On domestic issues, the enormous U.S. economic and public health crisis, as well as Republican obstruction, has pushed the Democratic administration in certain “progressive” directions. The same is not true of Washington’s foreign policy. What stands out here on first look is its sickening moral depravity.

Inherited from Trump’s gang, brutal sanctions on the people of Iran and Venezuela continue, while there’s no sign yet of lifting the criminal U.S. economic blockade of Cuba. As Kevin Young writes on Venezuela: “U.S. support for the far-right forces of (Juan) Gauidó and (Leopoldo) Lopez is intended to prevent a deal between (president) Maduro and the more pragmatic elements of the opposition [which] might alleviate Venezuela’s economic crisis, but it could leave Maduro in power and thus derail the U.S.’s regime change agenda.” (“Smarter Empire,” March 8, 2021)

Meanwhile no sanctions have been placed on the murderous Crown Prince of Saudi Arabia, Mohammad bin Salman, on the pretext that Washington is “recalibrating the relationship” with Saudi Arabia, while preserving its essentials — and maintaining  arms sales to the United Arab Emirates, as the country of Yemen dies. There are too many other dirty examples of “geopolitics” to list here.

Without reference to ethical considerations, we must also look at the real conflicts and contradictions facing the leading imperialist power. These are particularly important given the rising power of China as well as economic and cybersecurity challenges. Some of these carry longterm threats of war and mutual destruction.

This requires digging beneath daily rhetoric and news cycle noise. Strategically, “deep continuities” between Trump and Biden outweigh the differences. For example, while the big twit liked playing tough on TV when he threatened “Little Rocket Man” or bombed an empty airfield in Syria, Biden in his first 30 days already launched an air strike in Iraq that killed reportedly 22 Iraqi Shia militia fighters.

Biden’s intent was a warning signal to Iran, not starting a real war. Neither Biden nor Trump are serious warmakers by intention — even though such actions could trigger an apocalypse by accident or miscalculation. That is also certainly true of other smoldering conflicts, e.g. between U.S. and Chinese naval forces in the South China Sea, or the half-hidden Israeli and Iranian cyber conflict and sabotage of each other’s shipping.

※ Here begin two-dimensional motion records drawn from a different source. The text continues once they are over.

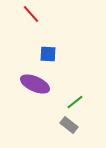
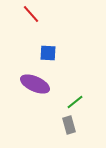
blue square: moved 1 px up
gray rectangle: rotated 36 degrees clockwise
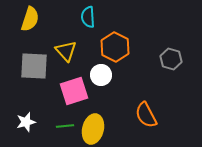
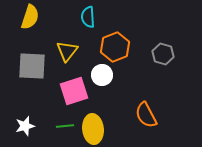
yellow semicircle: moved 2 px up
orange hexagon: rotated 12 degrees clockwise
yellow triangle: moved 1 px right; rotated 20 degrees clockwise
gray hexagon: moved 8 px left, 5 px up
gray square: moved 2 px left
white circle: moved 1 px right
white star: moved 1 px left, 4 px down
yellow ellipse: rotated 20 degrees counterclockwise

It does appear, if carried through, that Biden will end the U.S. war in Afghanistan by the 9/11 anniversary — a 20-year defeat for U.S. power, a war that could never have been “won” — and the longer it lasted, the more it inflicted devastation on Afghanistan and its population.

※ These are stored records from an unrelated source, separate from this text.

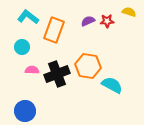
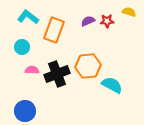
orange hexagon: rotated 15 degrees counterclockwise
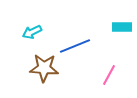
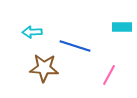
cyan arrow: rotated 24 degrees clockwise
blue line: rotated 40 degrees clockwise
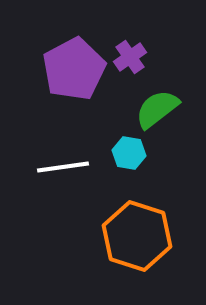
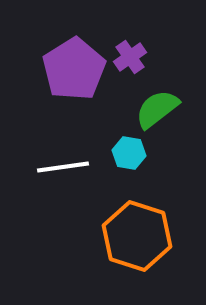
purple pentagon: rotated 4 degrees counterclockwise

Conflicts and Contradictions

Notoriously, Trump was contemptuous of the U.S. strategic partners in Europe for their blatant failure to sufficiently impoverish their own populations for the sake of ramped-up military spending. Trump’s trashing of NATO and peremptory withdrawal from the Paris climate accord horrified the strategic partners of the United States, while appealing to his nativist and climate-change-denying domestic base.

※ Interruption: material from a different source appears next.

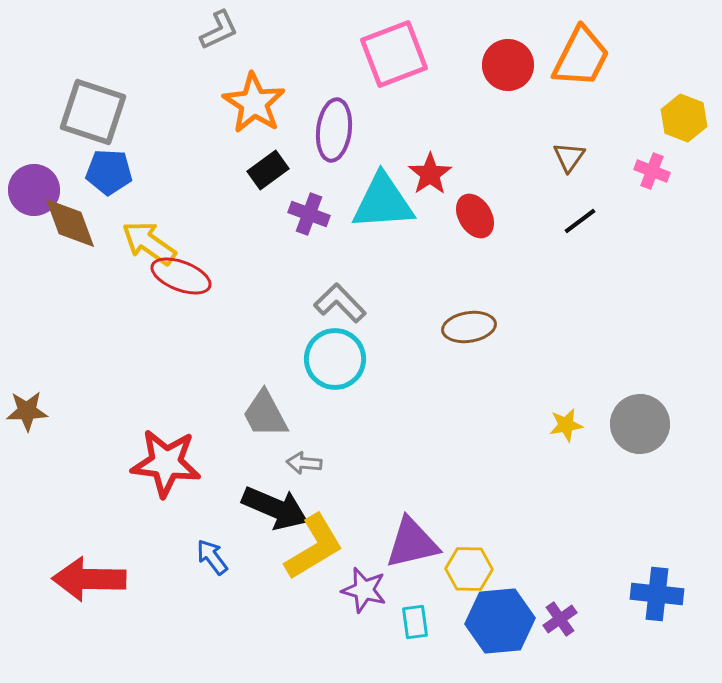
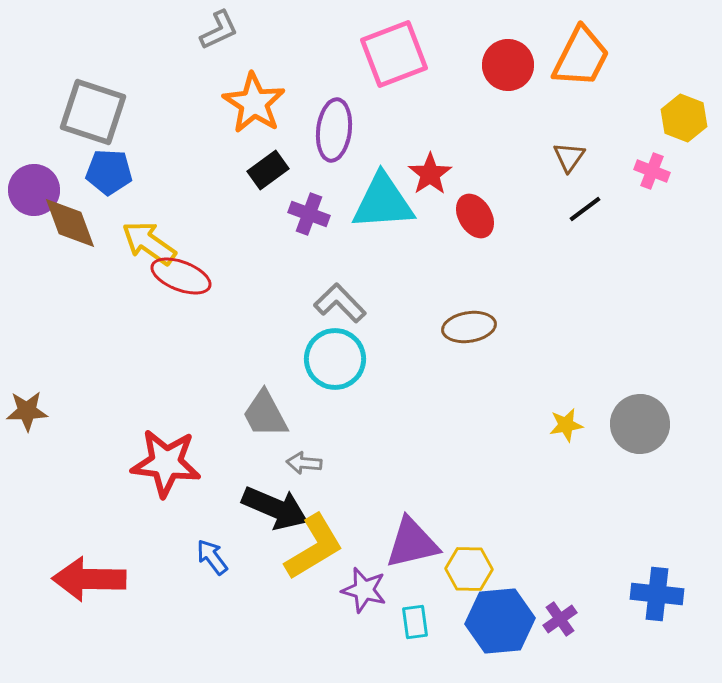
black line at (580, 221): moved 5 px right, 12 px up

Sabotaging the Iran nuclear deal (Joint Comprehensive Program of Action, JCPOA) made the world, and particularly the Middle East, a more dangerous place. This angered the European powers — while exposing their incapacity to do much about it — as well as drawing China and Iran closer together as Tehran turns to Chinese investment and assistance in return for Iranian oil at a discounted price.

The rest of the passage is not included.